Once we got down to the bottom of the JP Sneak, the 10′ section of steep snow gave us a brief pause. I then just decided to throw the rope down for a handle as we downclimbed this section. It worked well. I joked with Natalie that this is grade A typical fixed rope Himalayan stuff here.
Back on dry rock, we de-cramponed and made our way back down to the short class 4 headwall and had a nice rappel.
The Keyhole Couloir went fast and loose and we were back down at the top of the west couloir in no time. Much to our surprise, Dylan had showed up and was relaxing in the sun! I was so glad he rested and felt good enough to climb the 2,600′ couloir and brought his skis to boot! Now, he would get to enjoy the fantastic ski down. Since my awful silvretta/ski setup was down in the valley, I left to try and plunge step/couloir run down the couloir as fast as I could and stopped lower down to get some pics of the skiers.
I clicked into my ski setup and hobbled my way thru the trees back to Natalie’s camp.
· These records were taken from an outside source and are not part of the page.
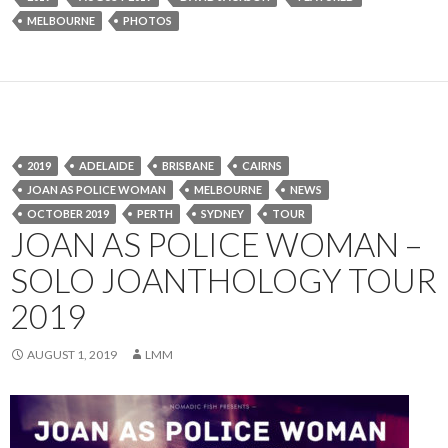
MELBOURNE
PHOTOS
2019
ADELAIDE
BRISBANE
CAIRNS
JOAN AS POLICE WOMAN
MELBOURNE
NEWS
OCTOBER 2019
PERTH
SYDNEY
TOUR
JOAN AS POLICE WOMAN –
SOLO JOANTHOLOGY TOUR
2019
AUGUST 1, 2019
LMM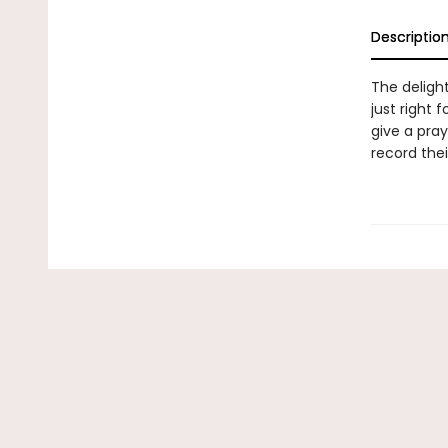
Descriptio
The deligh
just right 
give a pray
record the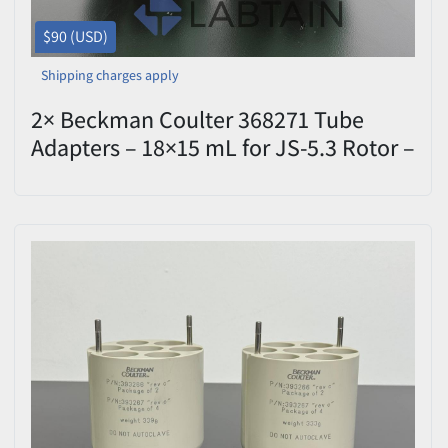
$90 (USD)
Shipping charges apply
2× Beckman Coulter 368271 Tube
Adapters – 18×15 mL for JS-5.3 Rotor –
Used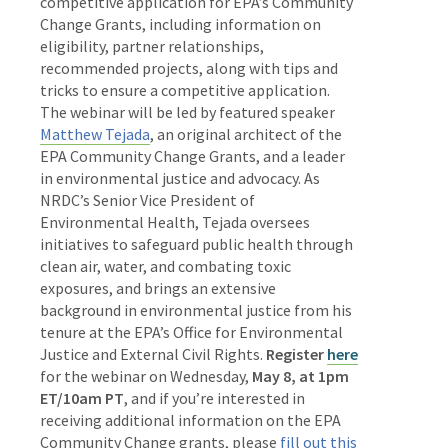
competitive application for EPA’s Community
Change Grants, including information on
eligibility, partner relationships,
recommended projects, along with tips and
tricks to ensure a competitive application.
The webinar will be led by featured speaker
Matthew Tejada
, an original architect of the
EPA Community Change Grants, and a leader
in environmental justice and advocacy. As
NRDC’s Senior Vice President of
Environmental Health, Tejada oversees
initiatives to safeguard public health through
clean air, water, and combating toxic
exposures, and brings an extensive
background in environmental justice from his
tenure at the EPA’s Office for Environmental
Justice and External Civil Rights.
Register
here
for the webinar on Wednesday,
May 8, at 1pm
ET/10am PT
, and if you’re interested in
receiving additional information on the EPA
Community Change grants, please
fill out this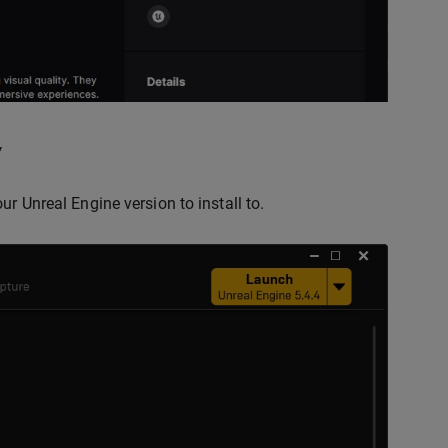
y
r Unreal Engine version to install to.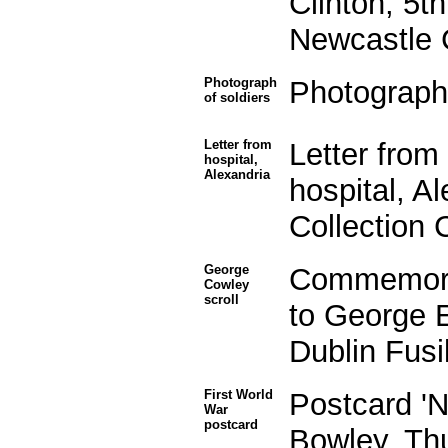
Clinton, 5t
Newcastle 
Photograph
Photograph 
of soldiers
Letter from
Letter fro
hospital,
Alexandria
hospital, A
Collection
George
Commemorat
Cowley
scroll
to George 
Dublin Fusi
First World
Postcard 'N
War
postcard
Bowley, Thu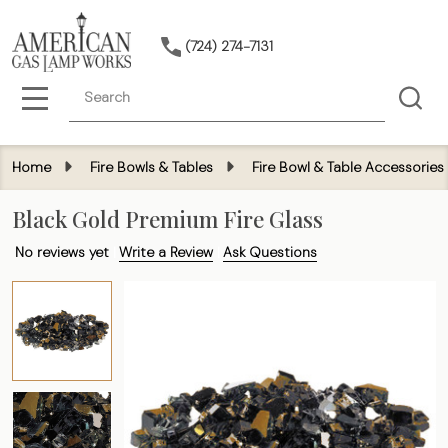
(724) 274-7131
Search
MENU
Home
Fire Bowls & Tables
Fire Bowl & Table Accessories
Black Gold Premium Fire Glass
No reviews yet
Write a Review
Ask Questions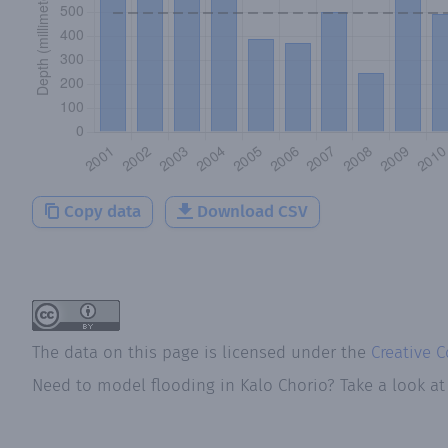
Copy data
Download CSV
The data on this page is licensed under the
Creative 
Need to model flooding
in
Kalo Chorio
? Take a look a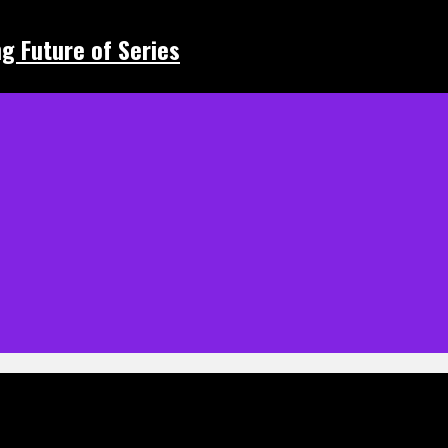
ing Future of Series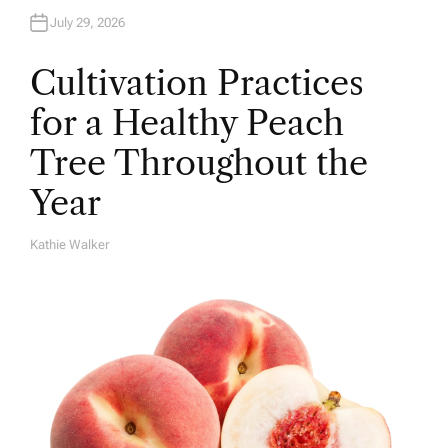
July 29, 2026
Cultivation Practices
for a Healthy Peach
Tree Throughout the
Year
Kathie Walker
A
U
T
H
O
R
A tree well ate me for 5 minutes, but I managed to right myself and ski out. Back at the tent, we delayered, ate, drank, chatted for maybe 30 minute, and said our goodbyes to Natalie as she would stay another night and climb South Maroon Peak the next morning. It was now close to 4pm and we had 8 miles out. The descent to Maroon Lake was rough for me on my ancient setup, but once we got to Maroon Creek Road, things went faster and easier. We met up with three ski mountaineering dudes who we had seen off and on all day near Crater Lake and chatted. They had climbed South Maroon’s Y-couloir, skied South Maroon’s east face into the Bell Cord Couloir and wrapped around to climb North Maroon’s north face and ski it. They finished up as we were crossing Crater Lake. Nothing really surprises me anymore with folks in Colorado. Anything in the mountains seems possible. Super nice fellas and we chatted back at the cars for awhile as well.
We packed up and actually got on the road a bit after 6pm for the drive back to Edwards. After a stop at Whole Foods and Starbucks, we cruised home rehashing the memories of the 15.5 hour day finally arriving at the house a few minutes after 8pm. Not bad timing. Sawyer had just gone to bed, Kristine and I saw each other for 15 minutes, and then she was off to Aspen to stay with the Mahons. We hated we saw each other so little all weekend, but hey its the last weekend of winter and the weather was unbelievably spectacular. We had to make the most of it. Kristine and Christy had a nice 6-7 hour day skinning and skiing the 13er Pearl Mountain at the head of Pearl Basin on Sunday.
Sawyer, Rainie, & Kona, and myself relaxed most of the day watching March Madness off and on and going to the park. It was much needed for my almost 40 year old body after Pyramid on Saturday. A great way to cap off a nice winter for both Kristine and myself. We’re now so looking forward to spring ski-mountaineering and rock climbing. Bring on the warm weather!